The Golden Rule of SoC Crypto IP Verification — A Complete Golden Reference Guide

📅 May 19, 2026 · 🔐 Cryptographic Algorithms · 🧪 RTL Verification · 🏛️ NIST / XKCP / OpenSSL

When embedding crypto IP — AES, SHA-2/3, HMAC/KMAC, RSA — into an SoC, the first question is deceptively simple: "How do you prove this RTL is bit-accurate?" The answer is a verifiable software reference model — a Golden Reference — combined with test vectors sanctioned by a standards body. Passing NIST CAVP vectors is the baseline, not the finish line. In practice, the real debugging leverage comes from a clean C reference that exposes intermediate values at every round. This guide covers: the authoritative standard for each algorithm, the trust hierarchy of golden reference candidates, where to obtain them, required test vector categories, and the critical pitfall of reaching for OpenSSL as a golden model.

🧭 Verification Workflow — The Full Pipeline at a Glance

Crypto RTL verification is a five-stage chain: "FIPS spec → golden C code → test vectors → DPI-C comparison → regression automation." A single stage driven by assumption — rather than a verified reference — breaks bit-level correctness across the entire chain.


flowchart TD
  A([FIPS Standard Spec]) --> B[Golden C Reference
NIST · XKCP · Fiat]
  B --> C[Test Vectors
KAT · MCT · ACVP JSON]
  C --> D{DPI-C Round
Intermediate match?}
  D -->|YES| E([RTL Verification Passed])
  D -->|NO| F[Bug Localization
State Comparison]
  style A fill:#3498db,stroke:#2980b9,color:#ffffff
  style B fill:#e8f8f5,stroke:#16a085
  style C fill:#fef9e7,stroke:#f39c12
  style D fill:#fef9e7,stroke:#f39c12
  style E fill:#eafaf1,stroke:#27ae60,color:#1e8449
  style F fill:#fdedec,stroke:#e74c3c,color:#c0392b

🔁 Diagram summary: Starting from the FIPS spec, a golden C model is built and exercised against KAT, MCT, and ACVP JSON vectors. DPI-C then bridges the golden model and the RTL, comparing per-round intermediate state. Match → verification passes; mismatch → the failing round pinpoints the bug.

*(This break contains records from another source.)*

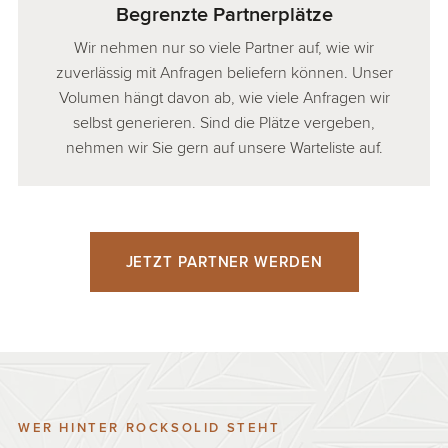
Begrenzte Partnerplätze
Wir nehmen nur so viele Partner auf, wie wir
zuverlässig mit Anfragen beliefern können. Unser
Volumen hängt davon ab, wie viele Anfragen wir
selbst generieren. Sind die Plätze vergeben,
nehmen wir Sie gern auf unsere Warteliste auf.
JETZT PARTNER WERDEN
WER HINTER ROCKSOLID STEHT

📚 1. Algorithm Standards and Golden Reference Map

Each algorithm has a recognized primary reference. For SHA-3 and KMAC, the Keccak team's XKCP is the de facto standard. For AES and RSA, OpenSSL is the industry baseline — but using OpenSSL directly as a golden model for RTL comparison is a trap. The reason is covered in depth below.

Algorithm	Standard	Primary Golden	Oracle Candidate
AES	FIPS 197	Rijndael C + NIST Intermediate Values	OpenSSL (AES-NI disabled build)
SHA-2	FIPS 180-4	NIST C Reference Code	OpenSSL EVP_Digest*
SHA-3 / SHAKE	FIPS 202	XKCP `ref` (Keccak team)	OpenSSL 3.x
HMAC	FIPS 198-1	NIST examples + OpenSSL HMAC()	PyCryptodome (supplemental)
KMAC	SP 800-185	XKCP (includes cSHAKE)	OpenSSL 3.0+ KMAC EVP
RSA	FIPS 186-4 (→ 186-5)	OpenSSL bignum + NIST examples	Fiat-Crypto (formally verified)

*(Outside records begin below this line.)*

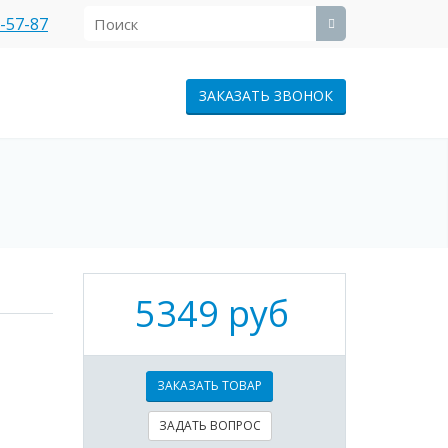
1-57-87
ЗАКАЗАТЬ ЗВОНОК
5349 руб
ЗАКАЗАТЬ ТОВАР
ЗАДАТЬ ВОПРОС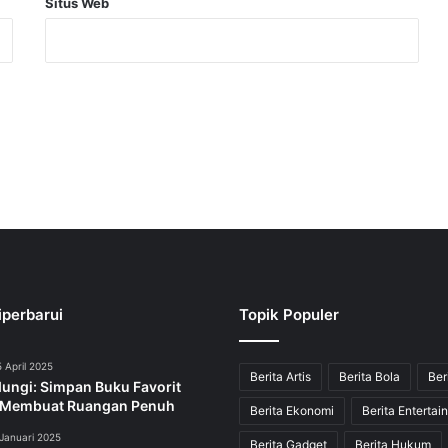
Situs Web
iperbarui
Topik Populer
 April 2025
Berita Artis
Berita Bola
Ber
dungi: Simpan Buku Favorit
 Membuat Ruangan Penuh
Berita Ekonomi
Berita Entertai
Januari 2025
Berita Gadget
Berita Hukum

💡 Key insight: For SHA-3 and KMAC, XKCP is the de facto standard. For AES and RSA, OpenSSL is the industry baseline. However, OpenSSL is not suitable as a golden model for direct RTL comparison — that distinction is the central point of this guide.

📥 2. Where to Obtain Them — Reference Source Catalog

🏛️ 2.1 NIST Official Sources (Tier 1 — acquire unconditionally)

▶ CSRC project pages — The algorithm-specific "Examples with Intermediate Values" PDFs are the most direct path to RTL debugging. For AES, each PDF lists the 16-byte state after every round. For SHA-256, it covers the full message schedule W[t]. For Keccak, every θ/ρ/π/χ/ι step result is given byte-by-byte — enabling 1:1 comparison against RTL waveforms.

▶ CAVP legacy ZIP/RSP: AES (AESAVS), SHS (SHA-2), SHA-3, RSA (RSA2VS) — plain-text bundles with tens of thousands of KAT, MCT, and MMT vectors per algorithm.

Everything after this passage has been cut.